NVIDIA Blackwell Shatters AI Performance Records at MLPerf, Hopper H100 & H200 Continue to Outperform AMD MI300X

August 29, 2024

Ethan Ellis

NVIDIA has once again solidified its dominance in the AI industry with the debut of its Blackwell AI chips at MLPerf v4.1, shattering performance records across all benchmarks. This milestone marks another chapter in NVIDIA’s relentless pursuit of AI excellence, as the Blackwell architecture proves to be the strongest AI solution on the market, delivering up to a 4x increase in generational performance.

NVIDIA’s Unmatched Performance Across AI Benchmarks

In this latest round of MLPerf Inference benchmarks, NVIDIA’s Blackwell AI chips have set new records, outperforming all competitors. The benchmarks include a range of AI tasks such as Dense LLM (Llama 2 70B), Sparse Mixture of Experts LLM (Mixtral 8x7B MoE), Text-to-Image (Stable Diffusion), Recommendation (DLRMv2), Natural Language Processing (BERT), Object Detection (RetinaNet), Dense LLM (GPT-J 6B), Medical Image Segmentation (3D U-Net), and Image Classification (ResNet-50 v1.5).

In the Llama 2 70B Dense LLM benchmark, a single Blackwell GPU delivered a 4x increase in performance in server workloads and a 3.7x increase in offline scenarios compared to its predecessor, the Hopper H100. This significant performance boost is further enhanced by NVIDIA’s first publicly measured performance using FP4 on Blackwell GPUs.

Hopper H100 & H200: Continuous Optimization and Unmatched Leadership

While the Blackwell chips are capturing headlines, NVIDIA’s Hopper H100 and H200 GPUs continue to dominate the AI landscape. These chips have consistently shown superior performance across various tests, thanks to ongoing optimizations to the CUDA stack. In the latest benchmarks, the Hopper H200, with its 80% higher memory capacity and 40% higher bandwidth, has delivered a 50% performance uplift in the Llama 2 70B benchmark compared to the H100.

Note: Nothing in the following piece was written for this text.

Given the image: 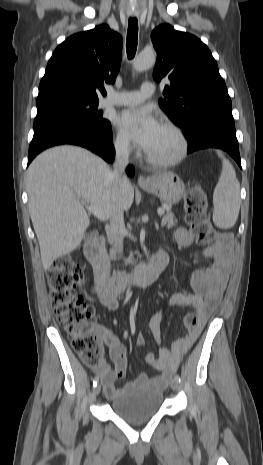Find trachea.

In multi-GPU tests, the H100 and H200 GPUs achieved token generation speeds of up to 59,022 and 52,416 tokens per second, respectively, in the Mixtral 8x7B LLM benchmark. Notably, AMD’s Instinct MI300X was absent from these submissions, further highlighting NVIDIA’s unchallenged leadership.

NVIDIA’s Ecosystem: The Crucial Role of Software

NVIDIA’s success isn’t just about hardware—it’s about the entire ecosystem. The company’s continuous software fine-tuning has paid off tremendously, resulting in significant performance boosts with every MLPerf release. This advantage is directly passed on to customers running Hopper GPUs in their servers, making NVIDIA the go-to choice for enterprises and AI powerhouses worldwide.

The company is now rolling out the HGX H200 through various partners, ensuring that its powerful AI solutions are readily available to meet the growing demands of the AI industry.

Edge Solutions and the Future of AI

It’s not just the heavyweights like Blackwell and Hopper that are benefiting from NVIDIA’s relentless optimization efforts. Even Edge solutions such as the Jetson AG Orin have seen a 6x performance boost since MLPerf v4.0 submissions, significantly impacting GenAI workloads at the Edge.

With Blackwell already showcasing such strong performance before its official launch, the new architecture is expected to get even stronger, following the trajectory of Hopper’s continuous improvements. As NVIDIA continues to optimize its ecosystem, the AI industry can look forward to even more groundbreaking advancements in the near future.